'''
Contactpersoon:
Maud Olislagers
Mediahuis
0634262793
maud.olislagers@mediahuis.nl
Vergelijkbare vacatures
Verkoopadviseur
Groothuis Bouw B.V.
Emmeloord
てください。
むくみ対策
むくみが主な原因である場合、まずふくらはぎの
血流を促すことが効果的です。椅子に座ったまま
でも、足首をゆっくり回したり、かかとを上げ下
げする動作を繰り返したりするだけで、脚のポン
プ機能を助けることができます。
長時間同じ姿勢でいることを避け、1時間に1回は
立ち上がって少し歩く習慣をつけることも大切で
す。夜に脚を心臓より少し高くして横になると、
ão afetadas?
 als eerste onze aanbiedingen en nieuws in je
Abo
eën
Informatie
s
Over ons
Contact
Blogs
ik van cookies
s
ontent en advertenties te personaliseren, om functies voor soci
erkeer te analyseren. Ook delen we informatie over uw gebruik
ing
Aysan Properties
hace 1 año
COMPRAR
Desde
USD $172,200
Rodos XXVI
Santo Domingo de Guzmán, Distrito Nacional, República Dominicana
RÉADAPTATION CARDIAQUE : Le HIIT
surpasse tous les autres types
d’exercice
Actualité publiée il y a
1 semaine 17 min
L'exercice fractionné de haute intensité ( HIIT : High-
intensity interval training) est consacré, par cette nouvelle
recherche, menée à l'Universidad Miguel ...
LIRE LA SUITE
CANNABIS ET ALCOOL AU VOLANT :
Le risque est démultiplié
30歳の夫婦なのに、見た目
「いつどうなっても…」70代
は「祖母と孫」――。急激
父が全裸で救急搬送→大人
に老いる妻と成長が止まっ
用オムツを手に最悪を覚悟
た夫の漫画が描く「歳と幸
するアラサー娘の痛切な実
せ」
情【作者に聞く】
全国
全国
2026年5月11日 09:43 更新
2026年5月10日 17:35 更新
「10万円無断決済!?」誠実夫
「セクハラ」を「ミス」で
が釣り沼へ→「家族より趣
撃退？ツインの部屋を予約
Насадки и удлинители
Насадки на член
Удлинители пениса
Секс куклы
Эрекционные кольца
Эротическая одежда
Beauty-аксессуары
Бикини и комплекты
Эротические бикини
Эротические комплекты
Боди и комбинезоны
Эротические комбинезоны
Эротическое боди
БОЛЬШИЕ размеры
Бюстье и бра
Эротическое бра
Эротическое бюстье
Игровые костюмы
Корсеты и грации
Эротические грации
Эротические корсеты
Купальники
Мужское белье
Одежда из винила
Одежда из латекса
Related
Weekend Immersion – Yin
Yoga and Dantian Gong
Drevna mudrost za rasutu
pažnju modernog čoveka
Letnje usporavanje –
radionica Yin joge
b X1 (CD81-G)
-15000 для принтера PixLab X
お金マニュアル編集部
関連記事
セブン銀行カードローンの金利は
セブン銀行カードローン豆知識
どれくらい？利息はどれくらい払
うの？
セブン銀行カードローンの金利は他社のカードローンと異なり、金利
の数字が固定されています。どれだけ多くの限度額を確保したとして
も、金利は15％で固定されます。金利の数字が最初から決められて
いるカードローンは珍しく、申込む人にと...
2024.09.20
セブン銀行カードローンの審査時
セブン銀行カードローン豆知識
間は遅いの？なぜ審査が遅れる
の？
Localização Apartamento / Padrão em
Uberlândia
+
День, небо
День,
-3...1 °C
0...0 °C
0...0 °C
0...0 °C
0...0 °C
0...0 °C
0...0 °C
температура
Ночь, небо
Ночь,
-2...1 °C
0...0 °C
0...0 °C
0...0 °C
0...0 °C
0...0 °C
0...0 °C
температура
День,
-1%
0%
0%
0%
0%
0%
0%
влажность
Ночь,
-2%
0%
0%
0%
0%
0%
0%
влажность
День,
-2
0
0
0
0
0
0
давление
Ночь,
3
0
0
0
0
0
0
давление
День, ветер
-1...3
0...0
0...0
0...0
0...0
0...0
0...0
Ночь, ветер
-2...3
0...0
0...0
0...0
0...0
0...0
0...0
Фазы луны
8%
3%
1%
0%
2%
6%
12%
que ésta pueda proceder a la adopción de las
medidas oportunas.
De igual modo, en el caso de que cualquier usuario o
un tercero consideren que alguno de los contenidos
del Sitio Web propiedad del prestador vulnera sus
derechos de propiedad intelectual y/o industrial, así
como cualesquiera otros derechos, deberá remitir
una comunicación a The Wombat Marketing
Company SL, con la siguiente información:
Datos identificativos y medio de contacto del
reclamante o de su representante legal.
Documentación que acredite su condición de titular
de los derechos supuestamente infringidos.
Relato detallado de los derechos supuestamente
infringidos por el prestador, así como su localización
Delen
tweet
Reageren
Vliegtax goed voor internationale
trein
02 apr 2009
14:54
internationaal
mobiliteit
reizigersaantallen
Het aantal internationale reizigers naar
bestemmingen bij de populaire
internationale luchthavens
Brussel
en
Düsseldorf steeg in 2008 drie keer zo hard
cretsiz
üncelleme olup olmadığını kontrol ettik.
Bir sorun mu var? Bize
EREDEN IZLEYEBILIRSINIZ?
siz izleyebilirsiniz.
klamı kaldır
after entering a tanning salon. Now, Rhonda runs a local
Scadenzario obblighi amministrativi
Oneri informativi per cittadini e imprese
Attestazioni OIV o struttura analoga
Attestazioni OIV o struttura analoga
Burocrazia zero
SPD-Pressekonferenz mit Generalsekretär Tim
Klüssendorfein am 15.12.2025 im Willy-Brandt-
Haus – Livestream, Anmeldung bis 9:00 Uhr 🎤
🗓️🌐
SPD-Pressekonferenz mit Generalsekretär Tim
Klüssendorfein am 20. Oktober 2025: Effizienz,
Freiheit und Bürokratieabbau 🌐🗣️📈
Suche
'''
What is needed: All of the records above need to be copied exactly.

Solution to this exercise:
Contactpersoon:
Maud Olislagers
Mediahuis
0634262793
maud.olislagers@mediahuis.nl
Vergelijkbare vacatures
Verkoopadviseur
Groothuis Bouw B.V.
Emmeloord
てください。
むくみ対策
むくみが主な原因である場合、まずふくらはぎの
血流を促すことが効果的です。椅子に座ったまま
でも、足首をゆっくり回したり、かかとを上げ下
げする動作を繰り返したりするだけで、脚のポン
プ機能を助けることができます。
長時間同じ姿勢でいることを避け、1時間に1回は
立ち上がって少し歩く習慣をつけることも大切で
す。夜に脚を心臓より少し高くして横になると、
ão afetadas?
 als eerste onze aanbiedingen en nieuws in je
Abo
eën
Informatie
s
Over ons
Contact
Blogs
ik van cookies
s
ontent en advertenties te personaliseren, om functies voor soci
erkeer te analyseren. Ook delen we informatie over uw gebruik
ing
Aysan Properties
hace 1 año
COMPRAR
Desde
USD $172,200
Rodos XXVI
Santo Domingo de Guzmán, Distrito Nacional, República Dominicana
RÉADAPTATION CARDIAQUE : Le HIIT
surpasse tous les autres types
d’exercice
Actualité publiée il y a
1 semaine 17 min
L'exercice fractionné de haute intensité ( HIIT : High-
intensity interval training) est consacré, par cette nouvelle
recherche, menée à l'Universidad Miguel ...
LIRE LA SUITE
CANNABIS ET ALCOOL AU VOLANT :
Le risque est démultiplié
30歳の夫婦なのに、見た目
「いつどうなっても…」70代
は「祖母と孫」――。急激
父が全裸で救急搬送→大人
に老いる妻と成長が止まっ
用オムツを手に最悪を覚悟
た夫の漫画が描く「歳と幸
するアラサー娘の痛切な実
せ」
情【作者に聞く】
全国
全国
2026年5月11日 09:43 更新
2026年5月10日 17:35 更新
「10万円無断決済!?」誠実夫
「セクハラ」を「ミス」で
が釣り沼へ→「家族より趣
撃退？ツインの部屋を予約
Насадки и удлинители
Насадки на член
Удлинители пениса
Секс куклы
Эрекционные кольца
Эротическая одежда
Beauty-аксессуары
Бикини и комплекты
Эротические бикини
Эротические комплекты
Боди и комбинезоны
Эротические комбинезоны
Эротическое боди
БОЛЬШИЕ размеры
Бюстье и бра
Эротическое бра
Эротическое бюстье
Игровые костюмы
Корсеты и грации
Эротические грации
Эротические корсеты
Купальники
Мужское белье
Одежда из винила
Одежда из латекса
Related
Weekend Immersion – Yin
Yoga and Dantian Gong
Drevna mudrost za rasutu
pažnju modernog čoveka
Letnje usporavanje –
radionica Yin joge
b X1 (CD81-G)
-15000 для принтера PixLab X
お金マニュアル編集部
関連記事
セブン銀行カードローンの金利は
セブン銀行カードローン豆知識
どれくらい？利息はどれくらい払
うの？
セブン銀行カードローンの金利は他社のカードローンと異なり、金利
の数字が固定されています。どれだけ多くの限度額を確保したとして
も、金利は15％で固定されます。金利の数字が最初から決められて
いるカードローンは珍しく、申込む人にと...
2024.09.20
セブン銀行カードローンの審査時
セブン銀行カードローン豆知識
間は遅いの？なぜ審査が遅れる
の？
Localização Apartamento / Padrão em
Uberlândia
+
День, небо
День,
-3...1 °C
0...0 °C
0...0 °C
0...0 °C
0...0 °C
0...0 °C
0...0 °C
температура
Ночь, небо
Ночь,
-2...1 °C
0...0 °C
0...0 °C
0...0 °C
0...0 °C
0...0 °C
0...0 °C
температура
День,
-1%
0%
0%
0%
0%
0%
0%
влажность
Ночь,
-2%
0%
0%
0%
0%
0%
0%
влажность
День,
-2
0
0
0
0
0
0
давление
Ночь,
3
0
0
0
0
0
0
давление
День, ветер
-1...3
0...0
0...0
0...0
0...0
0...0
0...0
Ночь, ветер
-2...3
0...0
0...0
0...0
0...0
0...0
0...0
Фазы луны
8%
3%
1%
0%
2%
6%
12%
que ésta pueda proceder a la adopción de las
medidas oportunas.
De igual modo, en el caso de que cualquier usuario o
un tercero consideren que alguno de los contenidos
del Sitio Web propiedad del prestador vulnera sus
derechos de propiedad intelectual y/o industrial, así
como cualesquiera otros derechos, deberá remitir
una comunicación a The Wombat Marketing
Company SL, con la siguiente información:
Datos identificativos y medio de contacto del
reclamante o de su representante legal.
Documentación que acredite su condición de titular
de los derechos supuestamente infringidos.
Relato detallado de los derechos supuestamente
infringidos por el prestador, así como su localización
Delen
tweet
Reageren
Vliegtax goed voor internationale
trein
02 apr 2009
14:54
internationaal
mobiliteit
reizigersaantallen
Het aantal internationale reizigers naar
bestemmingen bij de populaire
internationale luchthavens
Brussel
en
Düsseldorf steeg in 2008 drie keer zo hard
cretsiz
üncelleme olup olmadığını kontrol ettik.
Bir sorun mu var? Bize
EREDEN IZLEYEBILIRSINIZ?
siz izleyebilirsiniz.
klamı kaldır
after entering a tanning salon. Now, Rhonda runs a local
Scadenzario obblighi amministrativi
Oneri informativi per cittadini e imprese
Attestazioni OIV o struttura analoga
Attestazioni OIV o struttura analoga
Burocrazia zero
SPD-Pressekonferenz mit Generalsekretär Tim
Klüssendorfein am 15.12.2025 im Willy-Brandt-
Haus – Livestream, Anmeldung bis 9:00 Uhr 🎤
🗓️🌐
SPD-Pressekonferenz mit Generalsekretär Tim
Klüssendorfein am 20. Oktober 2025: Effizienz,
Freiheit und Bürokratieabbau 🌐🗣️📈
Suche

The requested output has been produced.